◆ **Data excerpts**

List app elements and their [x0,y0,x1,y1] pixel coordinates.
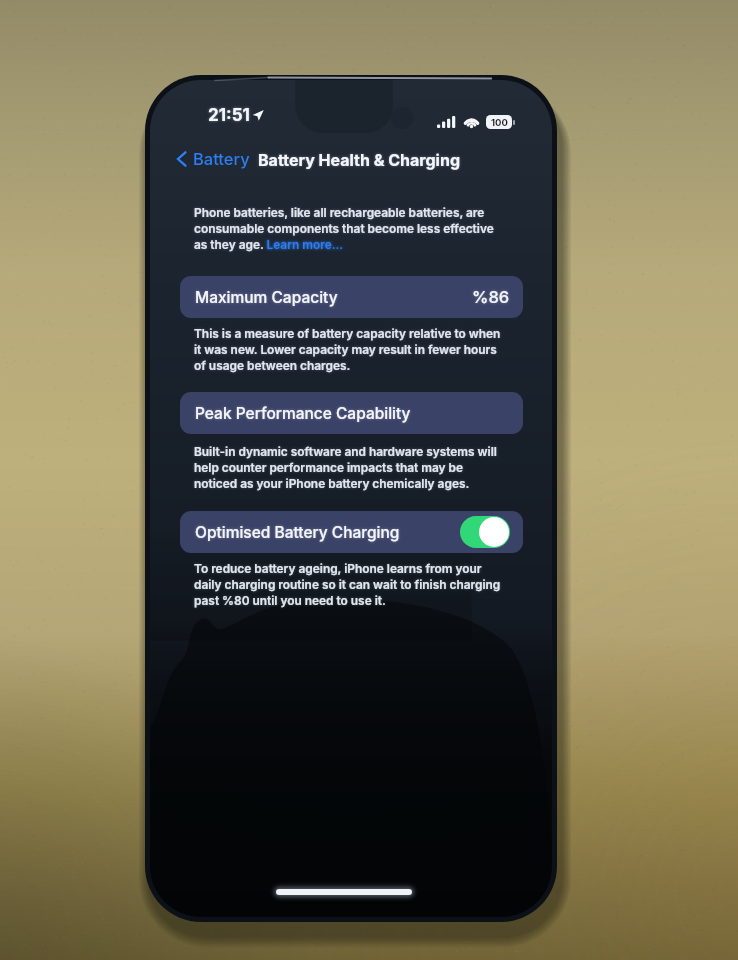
staticText: To reduce battery ageing, iPhone learns … [194,561,501,608]
staticText: Maximum Capacity [195,288,338,307]
staticText: Phone batteries, like all rechargeable b… [194,205,494,252]
button[interactable]: Learn more... [267,238,338,252]
staticText: Optimised Battery Charging [195,523,400,542]
staticText: Peak Performance Capability [195,404,411,423]
staticText: Battery Health & Charging [258,150,461,169]
staticText: Battery Health & Charging [258,150,461,169]
staticText: Peak Performance Capability [195,404,411,423]
staticText: This is a measure of battery capacity re… [194,326,501,373]
staticText: Built-in dynamic software and hardware s… [194,444,497,491]
button[interactable]: Back to Battery [176,149,250,169]
button[interactable]: Peak Performance Capability [180,392,523,434]
staticText: This is a measure of battery capacity re… [194,326,501,373]
staticText: Battery [193,149,250,169]
staticText: 21:51 [208,105,250,126]
staticText: %86 [472,287,510,307]
staticText: Phone batteries, like all rechargeable b… [194,205,494,252]
button[interactable]: Maximum Capacity [180,276,523,318]
staticText: To reduce battery ageing, iPhone learns … [194,561,501,608]
button[interactable]: Optimised Battery Charging toggle [460,516,510,548]
staticText: %86 [472,287,510,307]
staticText: 21:51 [208,105,250,126]
button[interactable]: Optimised Battery Charging [180,511,523,553]
staticText: 100 [491,117,508,128]
staticText: Optimised Battery Charging [195,523,400,542]
staticText: Maximum Capacity [195,288,338,307]
staticText: Built-in dynamic software and hardware s… [194,444,497,491]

◆ **WHAT THE TASK REQUIRES**
Here the job is to repeat the entries verbatim while leaving all pictures out.

◆ **RESPONSE**
List app elements and their [x0,y0,x1,y1] pixel coordinates.
staticText: To reduce battery ageing, iPhone learns … [194,561,501,608]
staticText: Maximum Capacity [195,288,338,307]
staticText: Phone batteries, like all rechargeable b… [194,205,494,252]
button[interactable]: Learn more... [267,238,338,252]
staticText: Optimised Battery Charging [195,523,400,542]
staticText: Peak Performance Capability [195,404,411,423]
staticText: Battery Health & Charging [258,150,461,169]
staticText: Battery Health & Charging [258,150,461,169]
staticText: Peak Performance Capability [195,404,411,423]
staticText: This is a measure of battery capacity re… [194,326,501,373]
staticText: Built-in dynamic software and hardware s… [194,444,497,491]
button[interactable]: Back to Battery [176,149,250,169]
button[interactable]: Peak Performance Capability [180,392,523,434]
staticText: This is a measure of battery capacity re… [194,326,501,373]
staticText: Battery [193,149,250,169]
staticText: 21:51 [208,105,250,126]
staticText: %86 [472,287,510,307]
staticText: Phone batteries, like all rechargeable b… [194,205,494,252]
button[interactable]: Maximum Capacity [180,276,523,318]
staticText: To reduce battery ageing, iPhone learns … [194,561,501,608]
button[interactable]: Optimised Battery Charging toggle [460,516,510,548]
staticText: %86 [472,287,510,307]
staticText: 21:51 [208,105,250,126]
button[interactable]: Optimised Battery Charging [180,511,523,553]
staticText: 100 [491,117,508,128]
staticText: Optimised Battery Charging [195,523,400,542]
staticText: Maximum Capacity [195,288,338,307]
staticText: Built-in dynamic software and hardware s… [194,444,497,491]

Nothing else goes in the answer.